The "Bad Friend" of the episode title actually isn't Hannah (although it won't surprise you to learn that she manages to be one anyway). It's Marnie, and it's because she had sex with Elijah.
It's also because cocaine has completely shredded what passed for Hannah's filters. She's on assignment for an online magazine clearly modeled -- and not complimentarily -- on xoJane's brand of confessional over-sharing; she's thrilled to find out that she's in line for a freelance gig, but underwhelmed by the topic choices, which include having a threesome or doing coke for the first time.
After a snotty tutorial from the editor about the equally snotty sign on the mag's wall (a picture frame around the words "Here's your comfort zone"; a circle, well away from the frame, subtitled "THIS is where the magic happens"), Hannah goes to her downstairs neighbor, Laird, to buy the drugs. She's assured by Marnie that Laird is a junkie; the fact that he's recently gotten clean doesn't stop Hannah from bulldozing forward with the request.

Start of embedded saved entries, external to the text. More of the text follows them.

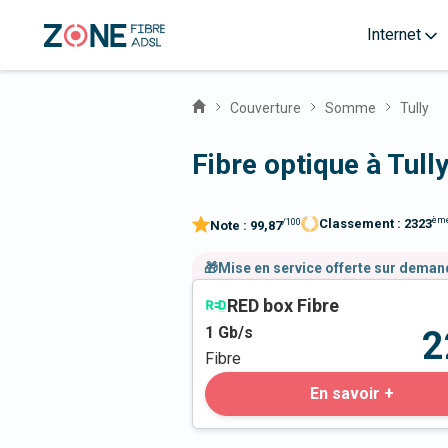
Internet
Couverture
Somme
Tully
Fibre optique à Tull
èm
Classement :
2323
/100
Note :
99,87
🎁Mise en service offerte sur dema
RED box Fibre
1
Gb/s
2
Fibre
En savoir +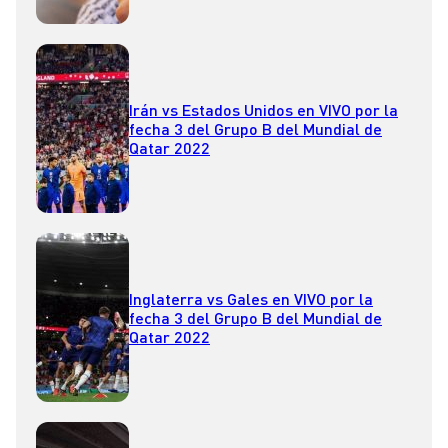
Irán vs Estados Unidos en VIVO por la
fecha 3 del Grupo B del Mundial de
Qatar 2022
Inglaterra vs Gales en VIVO por la
fecha 3 del Grupo B del Mundial de
Qatar 2022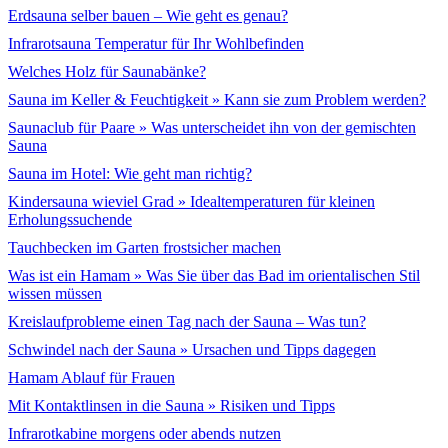
Erdsauna selber bauen – Wie geht es genau?
Infrarotsauna Temperatur für Ihr Wohlbefinden
Welches Holz für Saunabänke?
Sauna im Keller & Feuchtigkeit » Kann sie zum Problem werden?
Saunaclub für Paare » Was unterscheidet ihn von der gemischten
Sauna
Sauna im Hotel: Wie geht man richtig?
Kindersauna wieviel Grad » Idealtemperaturen für kleinen
Erholungssuchende
Tauchbecken im Garten frostsicher machen
Was ist ein Hamam » Was Sie über das Bad im orientalischen Stil
wissen müssen
Kreislaufprobleme einen Tag nach der Sauna – Was tun?
Schwindel nach der Sauna » Ursachen und Tipps dagegen
Hamam Ablauf für Frauen
Mit Kontaktlinsen in die Sauna » Risiken und Tipps
Infrarotkabine morgens oder abends nutzen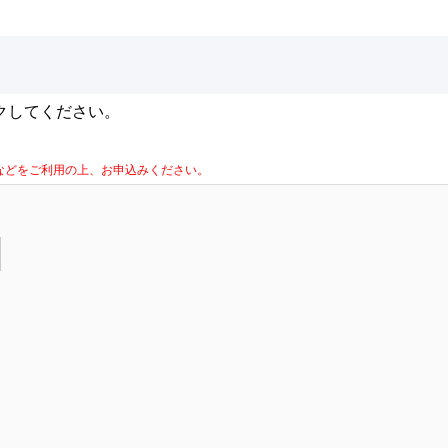
クしてください。
la Firefoxなどをご利用の上、お申込みください。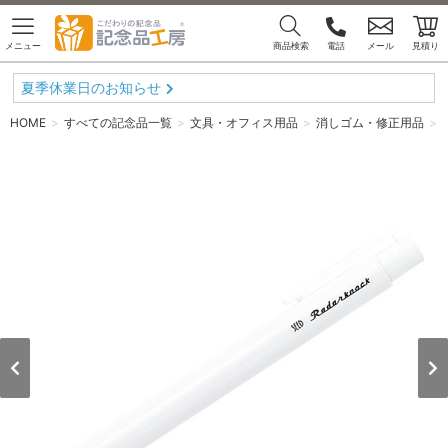
メニュー
商品検索
電話
メール
見積り
夏季休業日のお知らせ
HOME
すべての記念品一覧
文具・オフィス用品
消しゴム・修正用品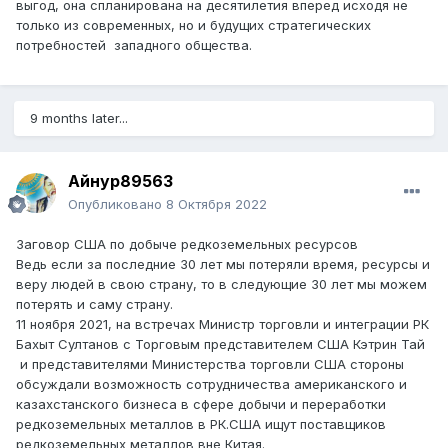
выгод, она спланирована на десятилетия вперед исходя не
только из современных, но и будущих стратегических
потребностей западного общества.
9 months later...
Айнур89563
Опубликовано
8 Октября 2022
Заговор США по добыче редкоземельных ресурсов
Ведь если за последние 30 лет мы потеряли время, ресурсы и
веру людей в свою страну, то в следующие 30 лет мы можем
потерять и саму страну.
11 ноября 2021, на встречах Министр торговли и интеграции РК
Бахыт Султанов с Торговым представителем США Кэтрин Тай
и представителями Министерства торговли США стороны
обсуждали возможность сотрудничества американского и
казахстанского бизнеса в сфере добычи и переработки
редкоземельных металлов в РК.США ищут поставщиков
редкоземельных металлов вне Китая.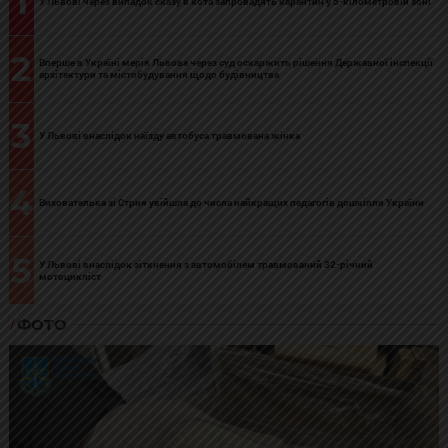
1
У Львові через випадок сказу в кота запровадять карантин у 5-кілометровій зоні
2
Вперше в Україні мерія Львова через суд оскаржить рішення Державної інспекції
архітектури та містобудування щодо будівництва
3
У Львові внаслідок наїзду автобуса травмована жінка
4
Вихователька зі Стрия увійшла до числа найкращих педагогів дошкілля України
5
У Львові внаслідок зіткнення з автомобілем травмований 32-річний
мотоцикліст
ФОТО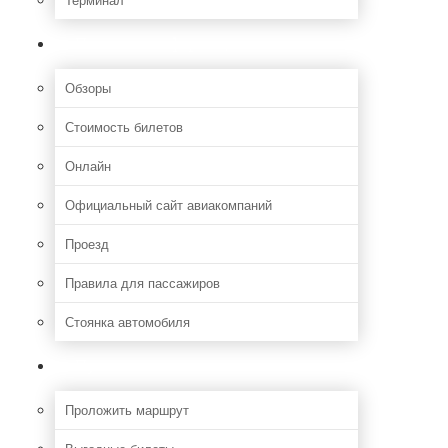
Полезная информация
Обзоры
Стоимость билетов
Онлайн
Официальный сайт авиакомпаний
Проезд
Правила для пассажиров
Стоянка автомобиля
Путешествия
Проложить маршрут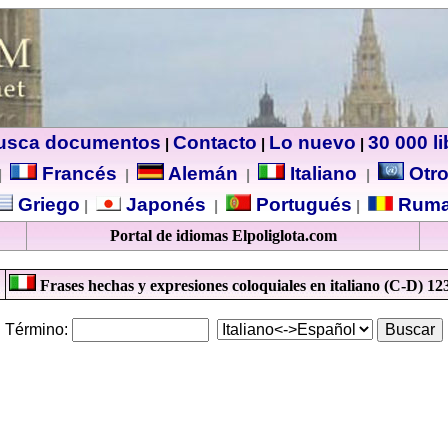
usca documentos
Contacto
Lo nuevo
30 000 l
|
|
|
Francés
Alemán
Italiano
Otro
|
|
|
|
Griego
Japonés
Portugués
Ruma
|
|
|
Portal de idiomas Elpoliglota.com
Frases hechas y expresiones coloquiales en italiano (C-D) 12
Término: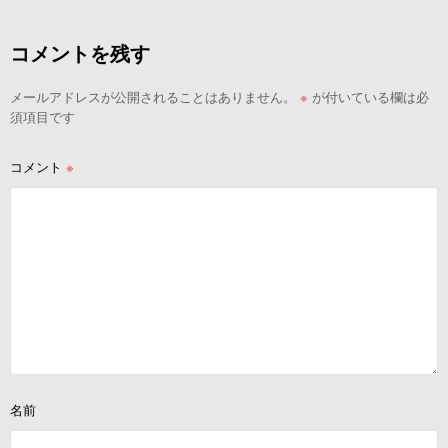
ナ
ビ
コメントを残す
ゲ
ー
メールアドレスが公開されることはありません。
※
が付いている欄は必
シ
須項目です
ョ
ン
コメント
※
名前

Then we get the extended "Hannah and Elijah on coke" sequence, a mildly diverting study of how boring and shouty coked-up folk can get that's not as interesting as it should be, given how long it goes on. We already know Lena Dunham isn't afraid to show her breasts, and we've seen slo-mo before. Yahoo! Shine innocently wondered if this might set a trend, though:
Lord, we hope not.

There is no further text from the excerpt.